- Brief: Across the entries below, work out how many lines contain "číslo". Please give the number only.

- Records:
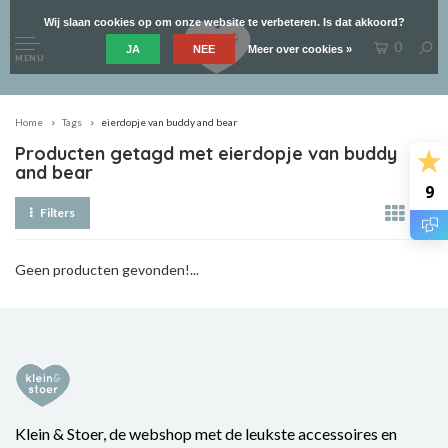
Wij slaan cookies op om onze website te verbeteren. Is dat akkoord?
0
JA
NEE
Meer over cookies »
MENU
Home
Tags
eierdopje van buddy and bear
Producten getagd met eierdopje van buddy
and bear
9
Filters
Geen producten gevonden!...
Klein & Stoer, de webshop met de leukste accessoires en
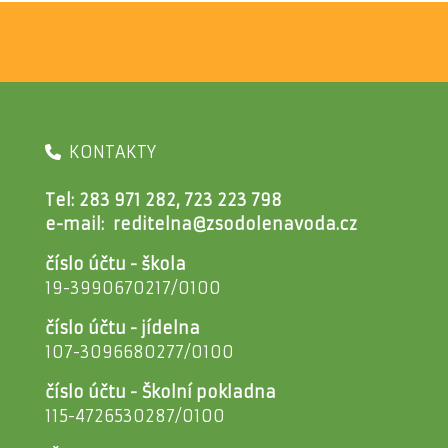
KONTAKTY
Tel: 283 971 282, 723 223 798
e-mail:
reditelna@zsodolenavoda.cz
číslo účtu - škola
19-3990670217/0100
číslo účtu - jídelna
107-3096680277/0100
číslo účtu - Školní pokladna
115-4726530287/0100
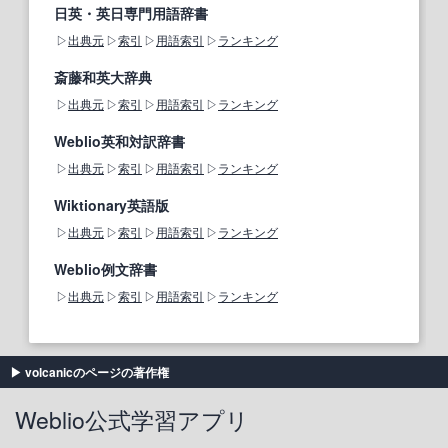
日英・英日専門用語辞書
出典元
索引
用語索引
ランキング
斎藤和英大辞典
出典元
索引
用語索引
ランキング
Weblio英和対訳辞書
出典元
索引
用語索引
ランキング
Wiktionary英語版
出典元
索引
用語索引
ランキング
Weblio例文辞書
出典元
索引
用語索引
ランキング
volcanicのページの著作権
Weblio公式学習アプリ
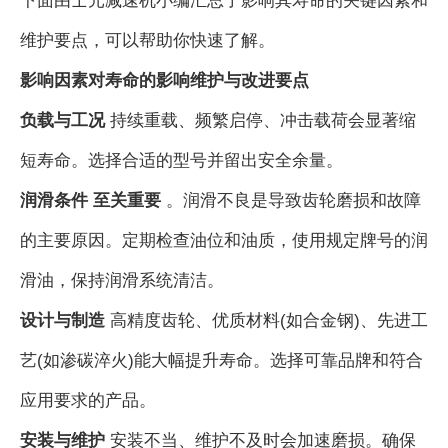
维护要点，可以帮助你快速了解。
影响因素对寿命的影响维护与改进要点
负载与工况
持续重载、频繁启停、冲击载荷会显著缩
短寿命。选择合适的型号并留出安全余量。
润滑条件
至关重要
。润滑不良是导致齿轮磨损和故障
的主要原因。定期检查油位和油质，使用规定牌号的润
滑油，保持润滑系统清洁。
设计与制造
高精度齿轮、优质材料(如合金钢)、先进工
艺(如渗碳淬火)能大幅提升寿命。选择可靠品牌和符合
应用要求的产品。
安装与维护
安装不当、维护不及时会加速磨损。确保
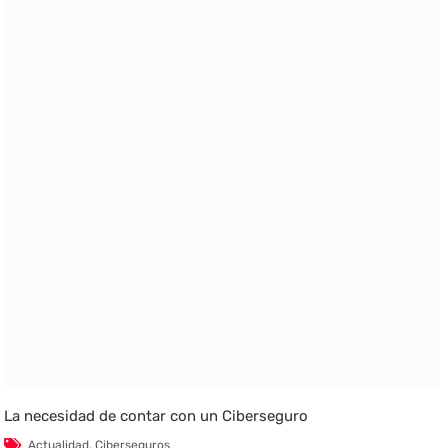
La necesidad de contar con un Ciberseguro
Actualidad
,
Ciberseguros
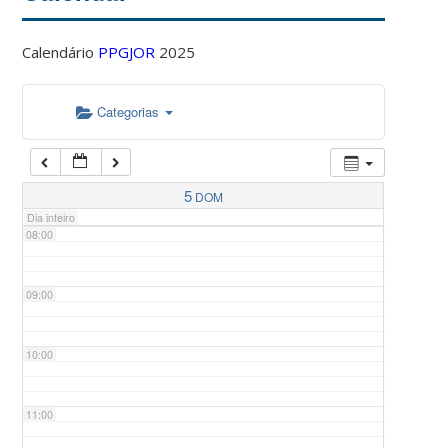
Calendário
PPGJOR
2025
05:00
Categorias
06:00
07:00
5
DOM
Dia inteiro
08:00
09:00
10:00
11:00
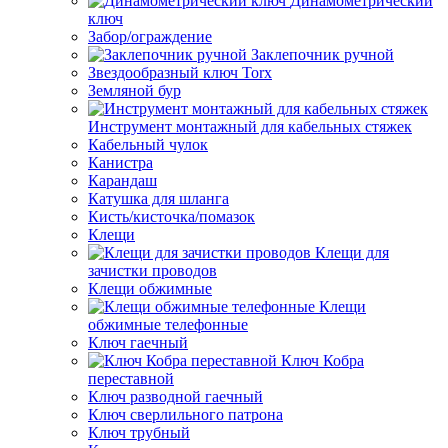
Динамометрический
ключ
Забор/ограждение
Заклепочник ручной
Звездообразный ключ Torx
Земляной бур
Инструмент монтажный для кабельных стяжек
Кабельный чулок
Канистра
Карандаш
Катушка для шланга
Кисть/кисточка/помазок
Клещи
Клещи для
зачистки проводов
Клещи обжимные
Клещи
обжимные телефонные
Ключ гаечный
Ключ Кобра
переставной
Ключ разводной гаечный
Ключ сверлильного патрона
Ключ трубный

- Problem solution: 3